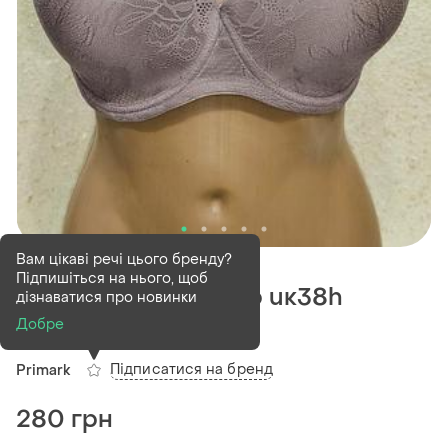
В наявності
1 шт
Вам цікаві речі цього бренду?
Підпишіться на нього, щоб
Гарний бюстгальтер uк38h
дізнаватися про новинки
eur85h
Добре
Підписатися на бренд
Primark
280 грн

+++

▶ _Work instruction_
Take every line of the material and copy it exactly, leaving out the pictures.

▶ _Expected output_
В наявності
1 шт
Вам цікаві речі цього бренду?
Підпишіться на нього, щоб
Гарний бюстгальтер uк38h
дізнаватися про новинки
eur85h
Добре
Підписатися на бренд
Primark
280 грн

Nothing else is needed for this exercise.